Lung cancer is the leading cause of cancer death, and five-year survival remains poor, raising the urgency for new treatment strategies. Activation of PPARγ represents a potential target for both the treatment and prevention of lung cancer. Numerous studies have examined the effect of thiazolidinediones such as rosiglitazone and pioglitazone on lung cancer cells in vitro and in xenograft models.
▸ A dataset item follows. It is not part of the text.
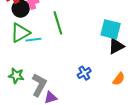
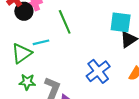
green triangle: (20, 33) -> (22, 53), moved
blue cross: (84, 73) -> (98, 71), size x1.6

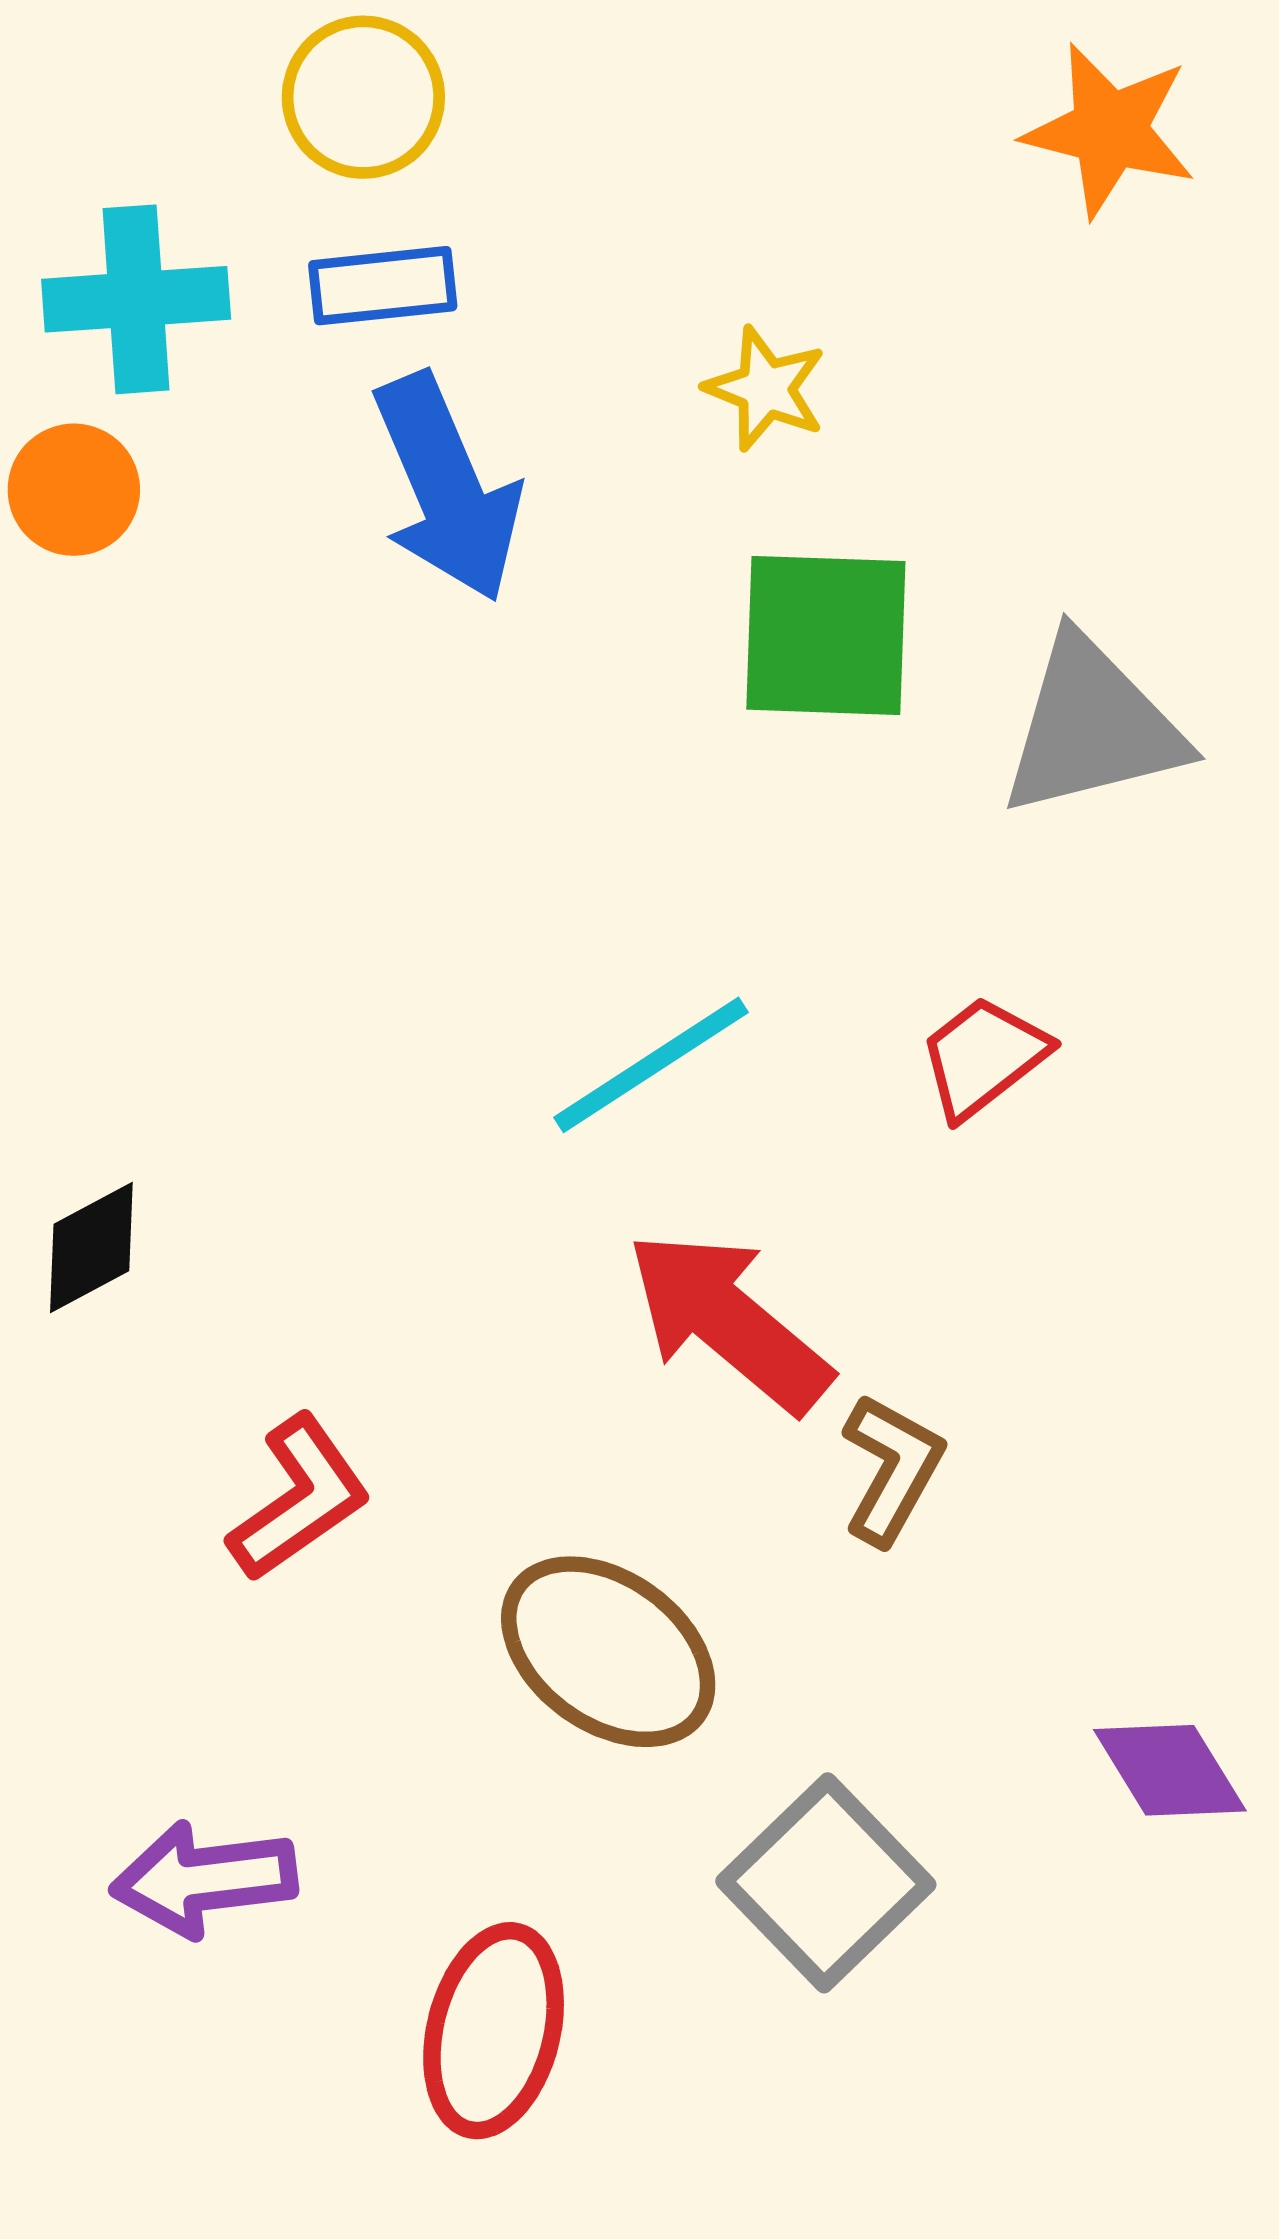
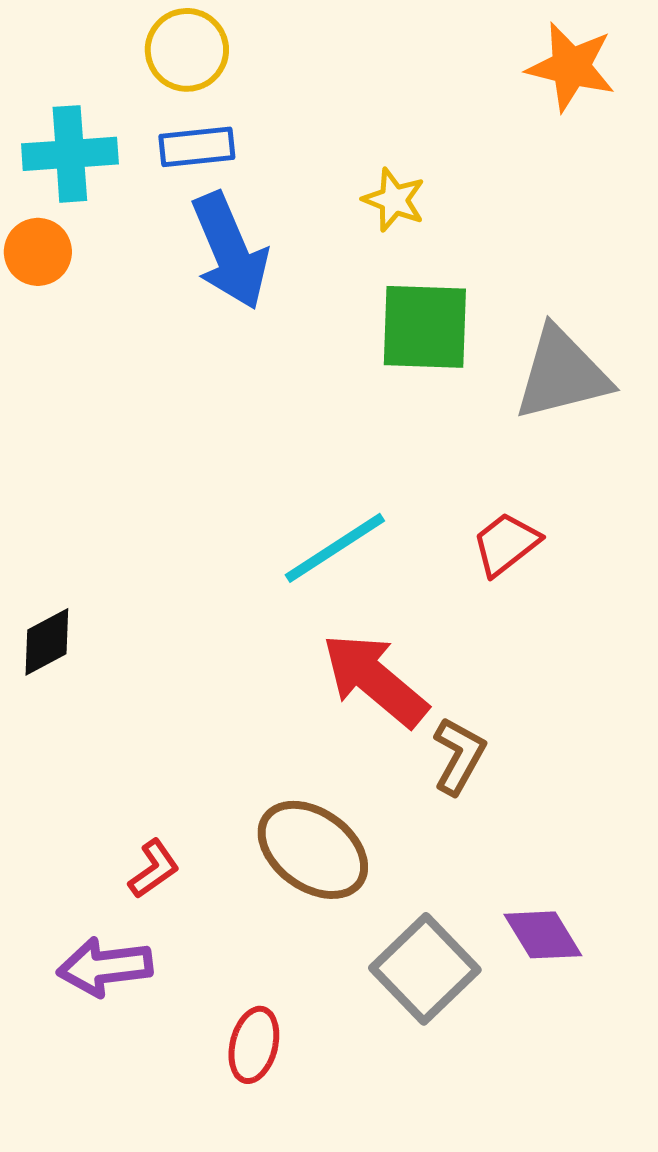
red L-shape: (299, 1498) -> (154, 869), moved, size x0.7
purple diamond: (1170, 1770) -> (543, 935), moved
red ellipse: (494, 2031) -> (254, 1045), size x0.7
These studies indicate that activation of PPARγ inhibits cancer cell proliferation as well as invasiveness and metastasis. While activation of PPARγ can occur by direct binding of pharmacological ligands to the molecule, emerging data indicate that PPARγ activation can occur through engagement of other signal transduction pathways, including Wnt signaling and prostaglandin production. Data, both from preclinical models and retrospective clinical studies, indicate that activation of PPARγ may represent an attractive chemopreventive strategy. This article reviews the existing biological and mechanistic experiments focusing on the role of PPARγ in lung cancer, focusing specifically on nonsmall cell lung cancer.
1. Introduction
Lung cancer is the leading cause of
cancer death for both men and women in the USA.
In fact, more deaths will occur this year due to lung cancer than
breast, prostate, and colorectal cancers combined [1].
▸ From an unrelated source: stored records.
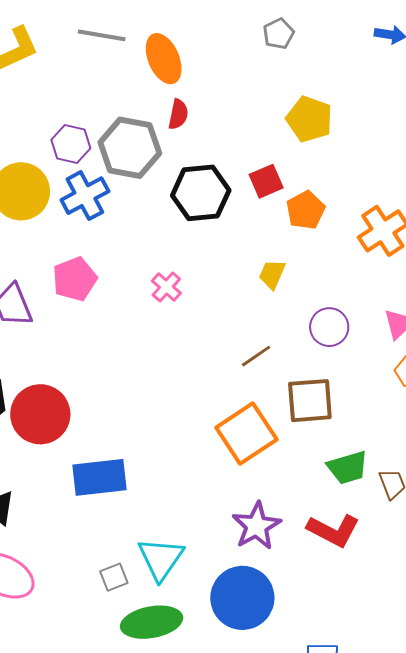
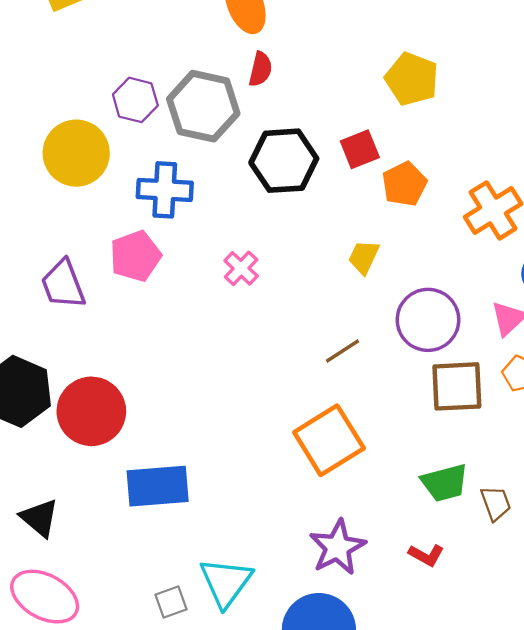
blue cross: (85, 196) -> (165, 190), moved, turned 30
purple circle: (329, 327) -> (428, 320), size x1.4
brown square: (310, 401) -> (457, 386), moved
red L-shape: (333, 530) -> (426, 555), size x0.6

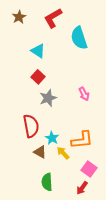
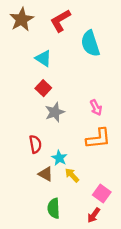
brown star: (19, 17) -> (22, 19), size x1.5
red semicircle: (31, 126) -> (35, 144), size x0.7
orange L-shape: (82, 140) -> (98, 139), moved

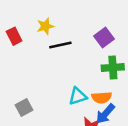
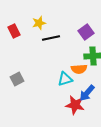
orange semicircle: (102, 97) -> (79, 69), moved
gray square: (24, 107) -> (17, 79), moved

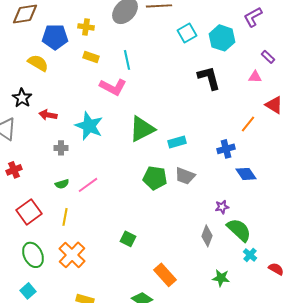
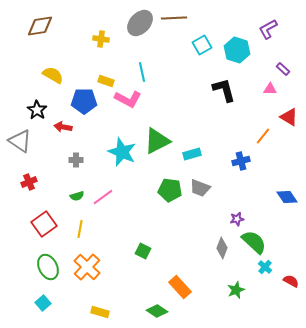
blue pentagon: (55, 37) -> (84, 101), moved
yellow rectangle: (91, 57) -> (106, 81), moved
cyan star: (89, 126) -> (122, 152), moved
blue diamond: (246, 174) -> (287, 197), moved
green star: (221, 278) -> (236, 290), turned -30

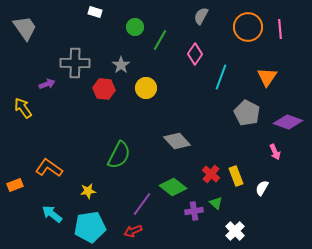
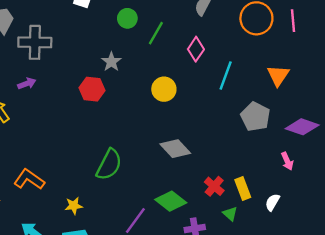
gray cross: (75, 63) -> (35, 42), moved
yellow circle: (146, 88) -> (164, 89), moved
green triangle: (216, 203) -> (230, 214), moved

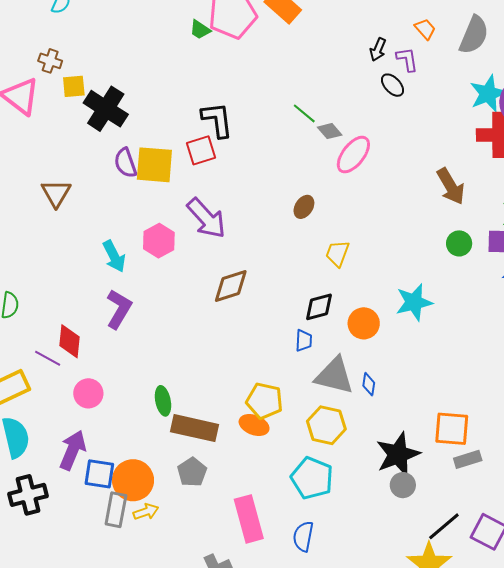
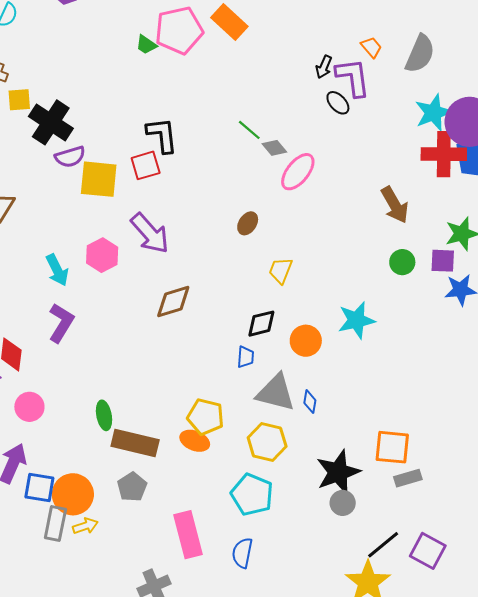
purple L-shape: (407, 59) -> (353, 77), size x1.6
purple semicircle: (125, 163) -> (70, 157), moved, turned -88

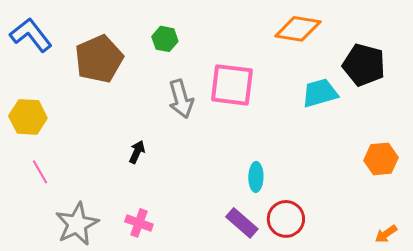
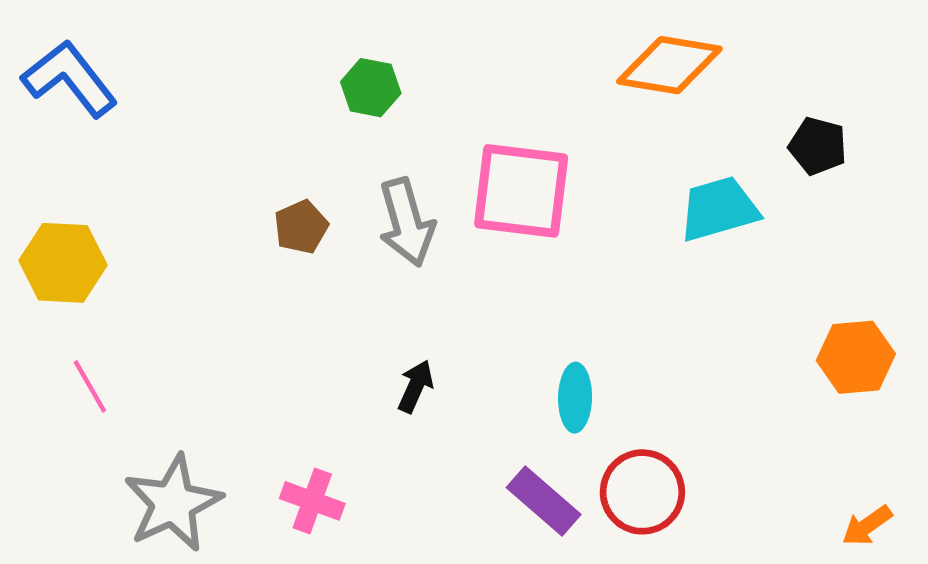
brown pentagon: (99, 59) -> (301, 227), moved, size x0.5
black pentagon: (364, 65) -> (818, 146), size x0.6
black arrow: (137, 152) -> (416, 386), moved

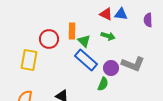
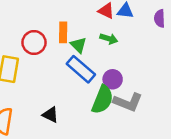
gray L-shape: (133, 64) -> (128, 102), moved
green semicircle: (103, 84) -> (102, 100), size x1.6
In spite of intensive research, 5-year survival in patients with lung cancer
remains dismally low, with overall survival at 15% [2]. A major reason for this problem is the
presence of metastasis at the time of diagnosis. While smoking cessation will clearly reduce
the risk of lung cancer, a majority of diagnosed cases are being detected in exsmokers
[3]. Therefore, in addition to new
chemotherapeutic approaches, there appears to be a critical need for
chemopreventive strategies which can be administered to patients at risk for
developing lung cancer. In this article,
we will review recent data, both from basic sciences experiments and from
clinical studies indicating that activation of the nuclear receptor peroxisome
proliferator-activated receptor γ (PPARγ) may represent a novel strategy for the
treatment and prevention of lung cancer.
2. Biology of Lung Cancer
Lung cancers are categorized as
small cell lung cancer (SCLC) and nonsmall cell lung cancer (NSCLC). As a group, the NSCLC constitute the bulk of
lung cancers and are subdivided into squamous, adenocarcinoma, and large cell
carcinoma phenotypes. Selective changes
in specific oncogenes can be used to distinguish the two types of cancer. Activating mutations in ras are associated
with NSCLC, with a mutation at codon 12 of the Ki-Ras gene observed in
approximately 30% of adenocarcinomas, and just under 10% of other NSCLC types [4]. These mutations appear to be virtually absent
from SCLC [5]. In mice, Ki-Ras mutations are found in over 90% of
spontaneous and chemically induced lung tumors [6].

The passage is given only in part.